Would you be more likely to take safety precautions for a hurricane named Barry than one named Betty? A recent study published in the Proceedings of the National Academy of Sciences concludes that you would.

According to the study, hurricanes with female names have caused more deaths than hurricanes with male names because of gender biases and a perceived lower risk associated with feminine sounding names.

The study looks at hurricane data since 1950, even though hurricanes only started getting male names in 1979. The authors did not have enough data since 1979 to reach a statistically significant conclusion.

My first thought when I saw tweets about this study was skepticism. It sounds to me like a situation where someone had a hunch that female-named hurricanes had been more deadly, and then tried to shoehorn the data into reaching the conclusion for the purpose of publishing it in a report.

Furthermore, they then tied the finding to a theory about gender bias where feminine sounding names don't instill the same fear as male sounding names, and therefore people do not adequately prepare for the approaching storm. Boy, that's a lot of dots to connect!

Eric Holthaus at slate.com did a little digging on the research, and came up with some interesting findings of his own. For instance, when looking at the data since 1979, there is one storm, Sandy, that skews the data.
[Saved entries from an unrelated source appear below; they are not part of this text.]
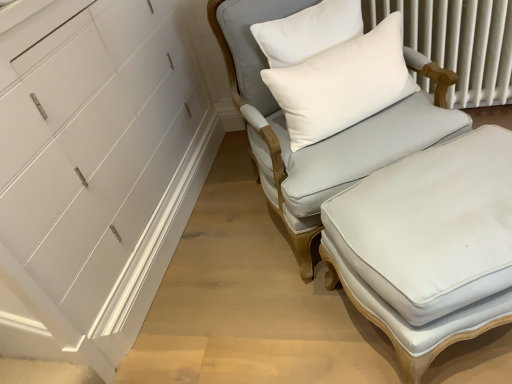 What is the approximate width of white soft cushion at upper right?

white soft cushion at upper right is 7.38 inches wide.

At what (x,y) coordinates should I click in order to perform the action: click on white soft cushion at upper right. Please return your answer as a coordinate pair (x, y). This screenshot has width=512, height=384. Looking at the image, I should click on (342, 84).

I want to click on white fabric ottoman at center, so click(x=428, y=245).

Is point (487, 280) closer to camera compared to point (426, 24)?

Yes, point (487, 280) is in front of point (426, 24).

From the image's perspective, is white fabric ottoman at center under white textured radiator at upper right?

Yes.

How different are the orientations of white fabric ottoman at center and white textured radiator at upper right in degrees?

There is a 31.1-degree angle between the facing directions of white fabric ottoman at center and white textured radiator at upper right.

Which of these two, light gray fabric chair at center or white soft cushion at upper right, stands shorter?

Standing shorter between the two is white soft cushion at upper right.

Is light gray fabric chair at center turned away from white soft cushion at upper right?

Correct, light gray fabric chair at center is looking away from white soft cushion at upper right.

Looking at this image, considering the relative sizes of light gray fabric chair at center and white soft cushion at upper right in the image provided, is light gray fabric chair at center thinner than white soft cushion at upper right?

No.

From a real-world perspective, is light gray fabric chair at center above or below white soft cushion at upper right?

From a real-world perspective, light gray fabric chair at center is physically below white soft cushion at upper right.

Looking at this image, is white soft cushion at upper right taller or shorter than white textured radiator at upper right?

In the image, white soft cushion at upper right appears to be shorter than white textured radiator at upper right.

Which of these two, white soft cushion at upper right or white textured radiator at upper right, is bigger?

white textured radiator at upper right.

Does white soft cushion at upper right turn towards white textured radiator at upper right?

No, white soft cushion at upper right is not turned towards white textured radiator at upper right.

Would you say white soft cushion at upper right is outside white textured radiator at upper right?

Yes, white soft cushion at upper right is located beyond the bounds of white textured radiator at upper right.

Who is bigger, white fabric ottoman at center or white soft cushion at upper right?

With larger size is white fabric ottoman at center.

From the image's perspective, is white fabric ottoman at center on top of white soft cushion at upper right?

No, from the image's perspective, white fabric ottoman at center is not above white soft cushion at upper right.

Which object is more forward, white fabric ottoman at center or white soft cushion at upper right?

white fabric ottoman at center.

From a real-world perspective, does white textured radiator at upper right stand above light gray fabric chair at center?

No, from a real-world perspective, white textured radiator at upper right is not over light gray fabric chair at center

Where is `chair located in front of the white textured radiator at upper right`? The height and width of the screenshot is (384, 512). chair located in front of the white textured radiator at upper right is located at coordinates (328, 138).

Considering their positions, is white textured radiator at upper right located in front of or behind light gray fabric chair at center?

Visually, white textured radiator at upper right is located behind light gray fabric chair at center.

Identify the location of table directly beneath the light gray fabric chair at center (from a real-world perspective). This screenshot has width=512, height=384. (428, 245).

Considering the sizes of objects light gray fabric chair at center and white fabric ottoman at center in the image provided, who is smaller, light gray fabric chair at center or white fabric ottoman at center?

Smaller between the two is white fabric ottoman at center.

In the image, is light gray fabric chair at center positioned in front of or behind white fabric ottoman at center?

Clearly, light gray fabric chair at center is behind white fabric ottoman at center.

Is point (319, 193) less distant than point (451, 288)?

No.

Is white fabric ottoman at center positioned far away from light gray fabric chair at center?

That's not correct — white fabric ottoman at center is a little close to light gray fabric chair at center.

Which is more to the right, white fabric ottoman at center or light gray fabric chair at center?

white fabric ottoman at center is more to the right.

From a real-world perspective, is white fabric ottoman at center located higher than light gray fabric chair at center?

Actually, white fabric ottoman at center is physically below light gray fabric chair at center in the real world.

Does white fabric ottoman at center turn towards light gray fabric chair at center?

No, white fabric ottoman at center is not oriented towards light gray fabric chair at center.

Identify the location of table located underneath the white textured radiator at upper right (from a real-world perspective). The height and width of the screenshot is (384, 512). (428, 245).

The image size is (512, 384). I want to click on chair to the left of white soft cushion at upper right, so click(x=328, y=138).

From the picture: Looking at the image, which one is located further to white textured radiator at upper right, light gray fabric chair at center or white fabric ottoman at center?

white fabric ottoman at center lies further to white textured radiator at upper right than the other object.

Looking at the image, which one is located closer to light gray fabric chair at center, white textured radiator at upper right or white fabric ottoman at center?

Among the two, white fabric ottoman at center is located nearer to light gray fabric chair at center.

In the scene shown: Estimate the real-world distances between objects in this image. Which object is closer to white textured radiator at upper right, white fabric ottoman at center or light gray fabric chair at center?

light gray fabric chair at center.

Which object lies nearer to the anchor point white textured radiator at upper right, white soft cushion at upper right or light gray fabric chair at center?

white soft cushion at upper right is positioned closer to the anchor white textured radiator at upper right.

From the image, which object appears to be nearer to white textured radiator at upper right, white soft cushion at upper right or white fabric ottoman at center?

white soft cushion at upper right is positioned closer to the anchor white textured radiator at upper right.

In the scene shown: Considering their positions, is white soft cushion at upper right positioned closer to light gray fabric chair at center than white textured radiator at upper right?

white soft cushion at upper right.

Based on their spatial positions, is white fabric ottoman at center or white textured radiator at upper right closer to white soft cushion at upper right?

white fabric ottoman at center is closer to white soft cushion at upper right.

From the image, which object appears to be nearer to white fabric ottoman at center, white textured radiator at upper right or light gray fabric chair at center?

light gray fabric chair at center is positioned closer to the anchor white fabric ottoman at center.

Image resolution: width=512 pixels, height=384 pixels. I want to click on chair that lies between white textured radiator at upper right and white fabric ottoman at center from top to bottom, so click(x=328, y=138).

This screenshot has height=384, width=512. What are the coordinates of `pillow between white textured radiator at upper right and white fabric ottoman at center from top to bottom` in the screenshot? It's located at (342, 84).

Where is `pillow located between light gray fabric chair at center and white textured radiator at upper right in the left-right direction`? pillow located between light gray fabric chair at center and white textured radiator at upper right in the left-right direction is located at coordinates [x=342, y=84].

If Sandy, which was given a 9 out of 11 on their masculinity-femininity index (11 is most feminine), is removed from the data, then the results actually favor male-named hurricanes causing more deaths than female-named storms since 1979.

Of course, it's already been determined that there is not enough data for statistical significance since 1979. What boggles my mind, is that Sandy was deemed very feminine. Have the authors never heard of Sandy Koufax? Heck, my oldest son is named Alessandro, and he's occasionally been referred to as Sandy - although we call him Alex.

There is more to the study than just the analysis of past storms. The researchers, none of whom were meteorologists or atmospheric scientists, also asked groups of volunteers to respond to questions about perceived risk of theoretical storms.

According to their data, the male-named storms were deemed more threatening than the female-named storms - even when the same storm attributes were assigned to the male-named storms as the female-named storms.

The study has faced a lot of criticism, and the authors have defended it. I think the authors actually hit the nail on the head in their response to some of the criticism:

We cannot claim (nor did we claim) that gendered naming is more important than the other factors that Lazo mentions. Those other factors certainly matter, as well. But that doesn’t mean we should ignore the apparent impact of the femininity of the names.

I think there are many larger factors that go into hurricane preparedness and perceived risk than the name of the storm. The dataset, while statistically significant, may just be a fluke.